◆ To do
Every word of the data below has to be copied faithfully.

════════════════

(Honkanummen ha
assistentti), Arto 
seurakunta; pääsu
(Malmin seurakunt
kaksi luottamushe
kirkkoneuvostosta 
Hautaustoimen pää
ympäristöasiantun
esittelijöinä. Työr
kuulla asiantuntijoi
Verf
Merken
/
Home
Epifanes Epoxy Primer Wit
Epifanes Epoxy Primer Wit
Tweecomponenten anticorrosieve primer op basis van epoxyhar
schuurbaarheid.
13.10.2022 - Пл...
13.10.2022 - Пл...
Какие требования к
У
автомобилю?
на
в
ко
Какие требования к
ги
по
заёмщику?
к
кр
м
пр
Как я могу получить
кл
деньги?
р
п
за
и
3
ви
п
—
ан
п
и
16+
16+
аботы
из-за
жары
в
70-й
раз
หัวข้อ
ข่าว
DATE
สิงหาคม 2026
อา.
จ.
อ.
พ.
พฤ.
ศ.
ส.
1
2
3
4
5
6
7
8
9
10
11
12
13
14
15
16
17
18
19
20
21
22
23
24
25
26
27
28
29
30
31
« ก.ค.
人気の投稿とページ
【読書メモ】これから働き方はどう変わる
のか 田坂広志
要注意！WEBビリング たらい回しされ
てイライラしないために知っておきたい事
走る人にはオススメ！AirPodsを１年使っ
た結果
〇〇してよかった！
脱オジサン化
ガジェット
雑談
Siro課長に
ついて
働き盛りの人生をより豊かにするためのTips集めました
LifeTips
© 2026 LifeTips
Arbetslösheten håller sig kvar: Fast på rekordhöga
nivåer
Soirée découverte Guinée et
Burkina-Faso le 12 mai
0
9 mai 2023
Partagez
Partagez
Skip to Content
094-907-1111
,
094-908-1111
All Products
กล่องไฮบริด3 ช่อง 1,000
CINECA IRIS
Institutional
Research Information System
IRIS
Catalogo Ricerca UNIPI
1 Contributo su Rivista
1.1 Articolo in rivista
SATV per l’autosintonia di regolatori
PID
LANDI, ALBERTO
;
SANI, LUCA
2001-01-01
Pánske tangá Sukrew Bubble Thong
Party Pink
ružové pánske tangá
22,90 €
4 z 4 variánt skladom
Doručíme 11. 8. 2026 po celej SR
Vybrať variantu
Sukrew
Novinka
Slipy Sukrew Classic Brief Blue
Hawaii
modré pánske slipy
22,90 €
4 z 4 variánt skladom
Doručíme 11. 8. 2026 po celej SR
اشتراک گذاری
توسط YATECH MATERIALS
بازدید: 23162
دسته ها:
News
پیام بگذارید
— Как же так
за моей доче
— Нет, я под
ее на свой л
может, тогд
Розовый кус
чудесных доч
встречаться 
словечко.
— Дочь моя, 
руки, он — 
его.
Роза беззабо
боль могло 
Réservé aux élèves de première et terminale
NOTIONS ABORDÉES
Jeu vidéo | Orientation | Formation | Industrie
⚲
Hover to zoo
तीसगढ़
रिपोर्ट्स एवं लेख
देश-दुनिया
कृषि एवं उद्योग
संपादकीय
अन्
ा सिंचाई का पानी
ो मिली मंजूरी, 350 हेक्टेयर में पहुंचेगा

════════════════

◆ Answer section
(Honkanummen ha
assistentti), Arto 
seurakunta; pääsu
(Malmin seurakunt
kaksi luottamushe
kirkkoneuvostosta 
Hautaustoimen pää
ympäristöasiantun
esittelijöinä. Työr
kuulla asiantuntijoi
Verf
Merken
/
Home
Epifanes Epoxy Primer Wit
Epifanes Epoxy Primer Wit
Tweecomponenten anticorrosieve primer op basis van epoxyhar
schuurbaarheid.
13.10.2022 - Пл...
13.10.2022 - Пл...
Какие требования к
У
автомобилю?
на
в
ко
Какие требования к
ги
по
заёмщику?
к
кр
м
пр
Как я могу получить
кл
деньги?
р
п
за
и
3
ви
п
—
ан
п
и
16+
16+
аботы
из-за
жары
в
70-й
раз
หัวข้อ
ข่าว
DATE
สิงหาคม 2026
อา.
จ.
อ.
พ.
พฤ.
ศ.
ส.
1
2
3
4
5
6
7
8
9
10
11
12
13
14
15
16
17
18
19
20
21
22
23
24
25
26
27
28
29
30
31
« ก.ค.
人気の投稿とページ
【読書メモ】これから働き方はどう変わる
のか 田坂広志
要注意！WEBビリング たらい回しされ
てイライラしないために知っておきたい事
走る人にはオススメ！AirPodsを１年使っ
た結果
〇〇してよかった！
脱オジサン化
ガジェット
雑談
Siro課長に
ついて
働き盛りの人生をより豊かにするためのTips集めました
LifeTips
© 2026 LifeTips
Arbetslösheten håller sig kvar: Fast på rekordhöga
nivåer
Soirée découverte Guinée et
Burkina-Faso le 12 mai
0
9 mai 2023
Partagez
Partagez
Skip to Content
094-907-1111
,
094-908-1111
All Products
กล่องไฮบริด3 ช่อง 1,000
CINECA IRIS
Institutional
Research Information System
IRIS
Catalogo Ricerca UNIPI
1 Contributo su Rivista
1.1 Articolo in rivista
SATV per l’autosintonia di regolatori
PID
LANDI, ALBERTO
;
SANI, LUCA
2001-01-01
Pánske tangá Sukrew Bubble Thong
Party Pink
ružové pánske tangá
22,90 €
4 z 4 variánt skladom
Doručíme 11. 8. 2026 po celej SR
Vybrať variantu
Sukrew
Novinka
Slipy Sukrew Classic Brief Blue
Hawaii
modré pánske slipy
22,90 €
4 z 4 variánt skladom
Doručíme 11. 8. 2026 po celej SR
اشتراک گذاری
توسط YATECH MATERIALS
بازدید: 23162
دسته ها:
News
پیام بگذارید
— Как же так
за моей доче
— Нет, я под
ее на свой л
может, тогд
Розовый кус
чудесных доч
встречаться 
словечко.
— Дочь моя, 
руки, он — 
его.
Роза беззабо
боль могло 
Réservé aux élèves de première et terminale
NOTIONS ABORDÉES
Jeu vidéo | Orientation | Formation | Industrie
⚲
Hover to zoo
तीसगढ़
रिपोर्ट्स एवं लेख
देश-दुनिया
कृषि एवं उद्योग
संपादकीय
अन्
ा सिंचाई का पानी
ो मिली मंजूरी, 350 हेक्टेयर में पहुंचेगा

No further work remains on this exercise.